The content was evaluated in the conditions defined by ITU-R Rec. BT.500 [56] on a 46″ full HD 50 Hz LCD Philips 46PFL9705H with shutter glasses from 172 cm which corresponds to three times the picture height.

ACR with hidden reference [29] was selected as an appropriate subjective procedure. 29 observers (12 females and 17 males of age between 18 and 63) participated in the study. One of the observers was eliminated by outlier removal. The publicly available data, therefore, include (apart from the video sequences) raw scores, MOS, and standard deviations computed from 28 observers.

  • MMSPG 3D Video Quality Assessment Database

Similarly to the previously described Image Quality Database [59],Footnote 39 MMSPG 3D Video Quality Database [63] studies the impact of the camera distance. The dataset comprises of six different source scenes captured by full HD cameras in six distances (10–50 cm) from each other with 25 fps.

The procedure and the conditions were similar to the experiment conducted for MMSPG 3D Image Quality Database. 20 subjects (24–37 years old, 27 on average) participated in the test, but three of them have been recognized as outliers by the post-screening procedure. The final analysis was, therefore, performed on data from 17 observers.

  • IRCCyN/IVC DIBR Videos

The database described in [64]Footnote 40 is an extension of the previously introduced IRCCyN/IVC DIBR Image dataset [60]. The same three reference sequences have been used. The first one has 15 fps while the other two 30 fps. Apart from the three different unprocessed views, seven view interpolation algorithms were included in the test, together with three different levels of H.264/AVC compression applied on the first view. Altogether, the dataset contains 102 video sequences.

The display, the room, and the viewing conditions were the same as in the case of still images, however, only one study using ACR methodology was conducted. The resulting MOS values are obtained from 32 observers.

11.5.3 3D Models Quality Databases

In the following paragraphs, there are two selected 3D models quality databases listed and described in detail.

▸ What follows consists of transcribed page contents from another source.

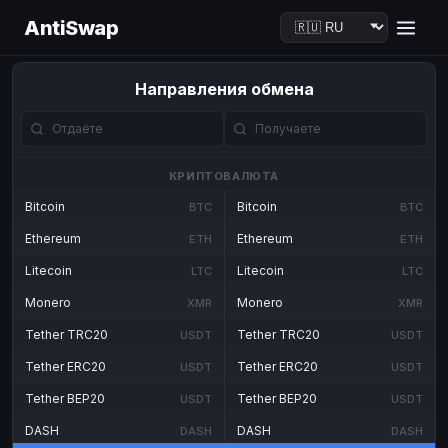
AntiSwap
Направления обмена
КРИПТОВАЛЮТА
Bitcoin
Bitcoin
BTC
BTC
Ethereum
Ethereum
ETH
ETH
Litecoin
Litecoin
LTC
LTC
Monero
Monero
XMR
XMR
Tether TRC20
Tether TRC20
USDT
USDT
Tether ERC20
Tether ERC20
USDT
USDT
Tether BEP20
Tether BEP20
USDT
USDT
DASH
DASH
DASH
DASH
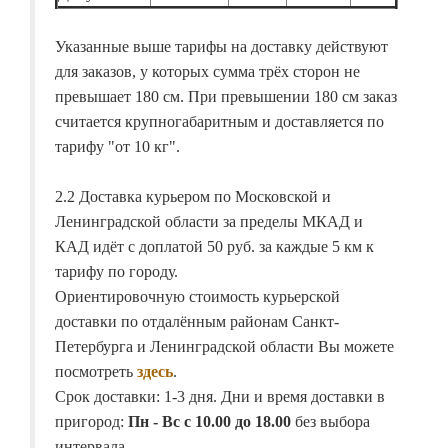
Указанные выше тарифы на доставку действуют
для заказов, у которых сумма трёх сторон не
превышает 180 см. При превышении 180 см заказ
считается крупногабаритным и доставляется по
тарифу "от 10 кг".
2.2 Доставка курьером по Московской и
Ленинградской области за пределы МКАД и
КАД идёт с доплатой 50 руб. за каждые 5 км к
тарифу по городу.
Ориентировочную стоимость курьерской
доставки по отдалённым районам Санкт-
Петербурга и Ленинградской области Вы можете
посмотреть
здесь
.
Срок доставки: 1-3 дня. Дни и время доставки в
пригород:
Пн - Вс с 10.00 до 18.00
без выбора
интервала.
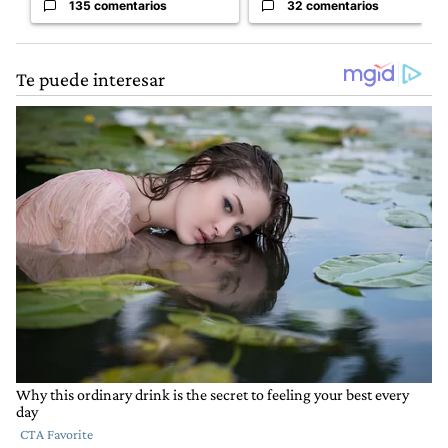
135 comentarios
32 comentarios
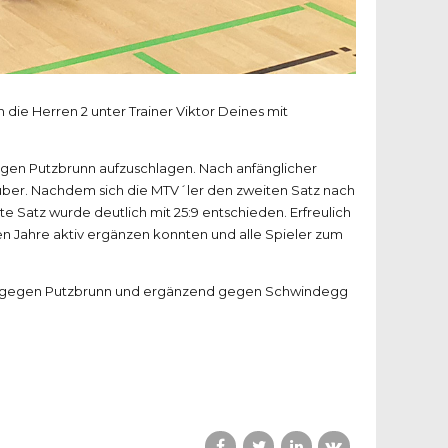
die Herren 2 unter Trainer Viktor Deines mit
 gegen Putzbrunn aufzuschlagen. Nach anfänglicher
nüber. Nachdem sich die MTV´ler den zweiten Satz nach
 Satz wurde deutlich mit 25:9 entschieden. Erfreulich
n Jahre aktiv ergänzen konnten und alle Spieler zum
neut gegen Putzbrunn und ergänzend gegen Schwindegg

  • LIRIS 3D Model Masking Database

The first dataset evaluating the quality of 3D models was described in [65].Footnote 41 There are four models included in the dataset. Three levels of noise and smoothing are applied to rough and intermediate areas, as well as to the whole model. The noise is also added to the smooth areas. Final set, therefore, contains four reference and 84 distorted objects.

First, the subjects were trained by showing the original and the worst cases. After that, the models (including the original) were shown sequentially, each for 20 s, and scored from 0 to 10 according to the perceived impairment (0 meaning no impairment). The observers were allowed to interact with the objects (rotation, scaling, and translation).

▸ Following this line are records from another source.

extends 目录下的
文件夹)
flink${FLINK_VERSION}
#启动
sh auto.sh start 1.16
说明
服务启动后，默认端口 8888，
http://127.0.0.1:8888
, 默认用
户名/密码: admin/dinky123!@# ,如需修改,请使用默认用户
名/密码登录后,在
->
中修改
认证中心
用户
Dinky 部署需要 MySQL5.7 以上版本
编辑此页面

12 participants performed the test. The authors provide their raw scores, together with MOS and objective metrics values.

  • LIRIS/EPFL 3D Model General-Purpose Database

The second 3D models quality database [66]Footnote 42 also include four original models, although two of them are different than in the previous dataset. Here, only three levels of noise are applied either on smooth or rough regions. This gives four original and 24 distorted objects in total.

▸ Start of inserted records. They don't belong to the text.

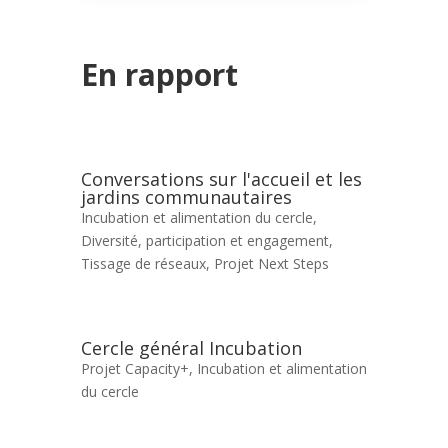
En rapport
Conversations sur l'accueil et les
jardins communautaires
Incubation et alimentation du cercle
,
Diversité, participation et engagement
,
Tissage de réseaux
,
Projet Next Steps
Cercle général Incubation
Projet Capacity+
,
Incubation et alimentation
du cercle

In the subjective experiment, each reference object and all of its versions were displayed together. The observers rated each of the distorted models on the scale from 0 to 4 according to similarity to the original (4 meaning completely identical). The objects were displayed for 3 min and participants could interact with them (rotation, scaling, and translation).

The study was carried out with 11 observers. With the dataset, raw scores and MOS are made publicly available, as well as some objective perceptual metrics values [67].

11.5.4 Eye-Tracking 3D Databases

In the following paragraphs, there are three selected eye-tracking 3D databases listed and described in detail.

  • IRCCyN/IVC 3D Gaze

The 3D Gaze dataset [68]Footnote 43 includes 18 stereo images (provided as two 2D images in png format). 10 of them are obtained from the Middlebury stereo database,Footnote 44 while the rest were obtained by the authors. The dataset focuses on the influence of content features on the visual attention deployment, therefore no distortions are added, and the observers are given a free viewing task (i.e., they were instructed to freely observe the images without any particular task).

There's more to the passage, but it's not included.